Each line below should be reproduced without any alteration.
START Records for the task
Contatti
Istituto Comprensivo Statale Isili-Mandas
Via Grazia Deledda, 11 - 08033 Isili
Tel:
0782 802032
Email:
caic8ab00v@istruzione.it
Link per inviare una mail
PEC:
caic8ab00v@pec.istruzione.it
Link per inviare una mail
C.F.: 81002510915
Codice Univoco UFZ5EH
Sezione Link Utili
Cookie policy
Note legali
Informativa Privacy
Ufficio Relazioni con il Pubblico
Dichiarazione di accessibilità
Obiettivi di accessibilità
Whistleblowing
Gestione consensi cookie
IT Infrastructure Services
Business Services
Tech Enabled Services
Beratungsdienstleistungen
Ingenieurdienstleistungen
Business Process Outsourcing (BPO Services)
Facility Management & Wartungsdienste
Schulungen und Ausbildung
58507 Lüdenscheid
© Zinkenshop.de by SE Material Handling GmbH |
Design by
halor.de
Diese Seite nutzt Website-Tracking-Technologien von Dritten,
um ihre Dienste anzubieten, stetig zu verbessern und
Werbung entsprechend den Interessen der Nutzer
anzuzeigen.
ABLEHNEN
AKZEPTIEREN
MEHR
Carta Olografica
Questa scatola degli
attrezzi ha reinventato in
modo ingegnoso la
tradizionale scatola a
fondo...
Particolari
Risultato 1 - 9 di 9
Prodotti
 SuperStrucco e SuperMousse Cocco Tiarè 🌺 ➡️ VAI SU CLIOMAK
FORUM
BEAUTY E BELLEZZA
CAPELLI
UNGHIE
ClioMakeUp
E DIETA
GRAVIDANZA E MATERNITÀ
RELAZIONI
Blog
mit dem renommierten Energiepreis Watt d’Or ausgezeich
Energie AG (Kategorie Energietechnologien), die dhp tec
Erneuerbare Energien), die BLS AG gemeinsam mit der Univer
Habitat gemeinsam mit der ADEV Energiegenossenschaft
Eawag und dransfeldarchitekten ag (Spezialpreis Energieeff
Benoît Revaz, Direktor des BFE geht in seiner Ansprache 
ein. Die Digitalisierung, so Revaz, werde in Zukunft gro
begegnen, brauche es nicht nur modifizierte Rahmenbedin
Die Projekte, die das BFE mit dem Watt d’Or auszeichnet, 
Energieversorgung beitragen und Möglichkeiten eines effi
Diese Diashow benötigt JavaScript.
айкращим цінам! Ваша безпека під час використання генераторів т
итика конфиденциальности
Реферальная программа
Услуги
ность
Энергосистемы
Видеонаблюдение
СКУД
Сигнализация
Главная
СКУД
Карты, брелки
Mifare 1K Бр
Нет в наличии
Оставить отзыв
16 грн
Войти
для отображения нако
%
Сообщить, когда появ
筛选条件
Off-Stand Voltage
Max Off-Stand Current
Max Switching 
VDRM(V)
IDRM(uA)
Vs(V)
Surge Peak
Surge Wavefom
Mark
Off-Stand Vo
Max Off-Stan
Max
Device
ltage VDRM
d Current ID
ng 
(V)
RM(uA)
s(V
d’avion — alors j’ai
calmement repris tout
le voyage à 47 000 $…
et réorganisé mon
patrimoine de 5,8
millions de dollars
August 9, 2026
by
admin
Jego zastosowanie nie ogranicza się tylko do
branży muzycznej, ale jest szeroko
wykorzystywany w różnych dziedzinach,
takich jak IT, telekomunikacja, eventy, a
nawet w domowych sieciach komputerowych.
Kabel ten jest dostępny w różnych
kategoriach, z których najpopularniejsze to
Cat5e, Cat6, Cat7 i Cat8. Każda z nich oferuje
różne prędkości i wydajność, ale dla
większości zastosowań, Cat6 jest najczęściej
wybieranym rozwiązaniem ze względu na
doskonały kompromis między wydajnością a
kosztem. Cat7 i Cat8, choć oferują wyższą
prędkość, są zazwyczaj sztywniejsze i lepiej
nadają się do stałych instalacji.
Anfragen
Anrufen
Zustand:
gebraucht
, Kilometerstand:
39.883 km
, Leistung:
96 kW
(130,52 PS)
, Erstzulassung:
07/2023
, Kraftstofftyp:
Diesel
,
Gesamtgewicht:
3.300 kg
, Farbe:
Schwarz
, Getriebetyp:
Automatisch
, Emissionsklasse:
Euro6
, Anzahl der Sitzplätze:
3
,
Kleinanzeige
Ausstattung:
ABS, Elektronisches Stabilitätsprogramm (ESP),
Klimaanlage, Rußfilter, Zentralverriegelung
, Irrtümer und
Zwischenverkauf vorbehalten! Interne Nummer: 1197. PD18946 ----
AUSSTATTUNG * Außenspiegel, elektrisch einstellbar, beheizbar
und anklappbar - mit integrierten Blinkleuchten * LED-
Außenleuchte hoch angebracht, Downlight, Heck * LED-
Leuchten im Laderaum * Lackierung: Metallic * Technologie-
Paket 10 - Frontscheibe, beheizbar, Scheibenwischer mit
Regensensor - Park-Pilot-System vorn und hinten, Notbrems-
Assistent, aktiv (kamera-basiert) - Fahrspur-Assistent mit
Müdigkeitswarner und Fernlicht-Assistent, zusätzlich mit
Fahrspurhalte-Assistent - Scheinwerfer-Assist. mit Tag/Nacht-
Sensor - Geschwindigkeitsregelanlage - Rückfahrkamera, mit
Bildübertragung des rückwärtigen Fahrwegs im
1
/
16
END Records for the task
> [Exercise answer]
Contatti
Istituto Comprensivo Statale Isili-Mandas
Via Grazia Deledda, 11 - 08033 Isili
Tel:
0782 802032
Email:
caic8ab00v@istruzione.it
Link per inviare una mail
PEC:
caic8ab00v@pec.istruzione.it
Link per inviare una mail
C.F.: 81002510915
Codice Univoco UFZ5EH
Sezione Link Utili
Cookie policy
Note legali
Informativa Privacy
Ufficio Relazioni con il Pubblico
Dichiarazione di accessibilità
Obiettivi di accessibilità
Whistleblowing
Gestione consensi cookie
IT Infrastructure Services
Business Services
Tech Enabled Services
Beratungsdienstleistungen
Ingenieurdienstleistungen
Business Process Outsourcing (BPO Services)
Facility Management & Wartungsdienste
Schulungen und Ausbildung
58507 Lüdenscheid
© Zinkenshop.de by SE Material Handling GmbH |
Design by
halor.de
Diese Seite nutzt Website-Tracking-Technologien von Dritten,
um ihre Dienste anzubieten, stetig zu verbessern und
Werbung entsprechend den Interessen der Nutzer
anzuzeigen.
ABLEHNEN
AKZEPTIEREN
MEHR
Carta Olografica
Questa scatola degli
attrezzi ha reinventato in
modo ingegnoso la
tradizionale scatola a
fondo...
Particolari
Risultato 1 - 9 di 9
Prodotti
 SuperStrucco e SuperMousse Cocco Tiarè 🌺 ➡️ VAI SU CLIOMAK
FORUM
BEAUTY E BELLEZZA
CAPELLI
UNGHIE
ClioMakeUp
E DIETA
GRAVIDANZA E MATERNITÀ
RELAZIONI
Blog
mit dem renommierten Energiepreis Watt d’Or ausgezeich
Energie AG (Kategorie Energietechnologien), die dhp tec
Erneuerbare Energien), die BLS AG gemeinsam mit der Univer
Habitat gemeinsam mit der ADEV Energiegenossenschaft
Eawag und dransfeldarchitekten ag (Spezialpreis Energieeff
Benoît Revaz, Direktor des BFE geht in seiner Ansprache 
ein. Die Digitalisierung, so Revaz, werde in Zukunft gro
begegnen, brauche es nicht nur modifizierte Rahmenbedin
Die Projekte, die das BFE mit dem Watt d’Or auszeichnet, 
Energieversorgung beitragen und Möglichkeiten eines effi
Diese Diashow benötigt JavaScript.
айкращим цінам! Ваша безпека під час використання генераторів т
итика конфиденциальности
Реферальная программа
Услуги
ность
Энергосистемы
Видеонаблюдение
СКУД
Сигнализация
Главная
СКУД
Карты, брелки
Mifare 1K Бр
Нет в наличии
Оставить отзыв
16 грн
Войти
для отображения нако
%
Сообщить, когда появ
筛选条件
Off-Stand Voltage
Max Off-Stand Current
Max Switching 
VDRM(V)
IDRM(uA)
Vs(V)
Surge Peak
Surge Wavefom
Mark
Off-Stand Vo
Max Off-Stan
Max
Device
ltage VDRM
d Current ID
ng 
(V)
RM(uA)
s(V
d’avion — alors j’ai
calmement repris tout
le voyage à 47 000 $…
et réorganisé mon
patrimoine de 5,8
millions de dollars
August 9, 2026
by
admin
Jego zastosowanie nie ogranicza się tylko do
branży muzycznej, ale jest szeroko
wykorzystywany w różnych dziedzinach,
takich jak IT, telekomunikacja, eventy, a
nawet w domowych sieciach komputerowych.
Kabel ten jest dostępny w różnych
kategoriach, z których najpopularniejsze to
Cat5e, Cat6, Cat7 i Cat8. Każda z nich oferuje
różne prędkości i wydajność, ale dla
większości zastosowań, Cat6 jest najczęściej
wybieranym rozwiązaniem ze względu na
doskonały kompromis między wydajnością a
kosztem. Cat7 i Cat8, choć oferują wyższą
prędkość, są zazwyczaj sztywniejsze i lepiej
nadają się do stałych instalacji.
Anfragen
Anrufen
Zustand:
gebraucht
, Kilometerstand:
39.883 km
, Leistung:
96 kW
(130,52 PS)
, Erstzulassung:
07/2023
, Kraftstofftyp:
Diesel
,
Gesamtgewicht:
3.300 kg
, Farbe:
Schwarz
, Getriebetyp:
Automatisch
, Emissionsklasse:
Euro6
, Anzahl der Sitzplätze:
3
,
Kleinanzeige
Ausstattung:
ABS, Elektronisches Stabilitätsprogramm (ESP),
Klimaanlage, Rußfilter, Zentralverriegelung
, Irrtümer und
Zwischenverkauf vorbehalten! Interne Nummer: 1197. PD18946 ----
AUSSTATTUNG * Außenspiegel, elektrisch einstellbar, beheizbar
und anklappbar - mit integrierten Blinkleuchten * LED-
Außenleuchte hoch angebracht, Downlight, Heck * LED-
Leuchten im Laderaum * Lackierung: Metallic * Technologie-
Paket 10 - Frontscheibe, beheizbar, Scheibenwischer mit
Regensensor - Park-Pilot-System vorn und hinten, Notbrems-
Assistent, aktiv (kamera-basiert) - Fahrspur-Assistent mit
Müdigkeitswarner und Fernlicht-Assistent, zusätzlich mit
Fahrspurhalte-Assistent - Scheinwerfer-Assist. mit Tag/Nacht-
Sensor - Geschwindigkeitsregelanlage - Rückfahrkamera, mit
Bildübertragung des rückwärtigen Fahrwegs im
1
/
16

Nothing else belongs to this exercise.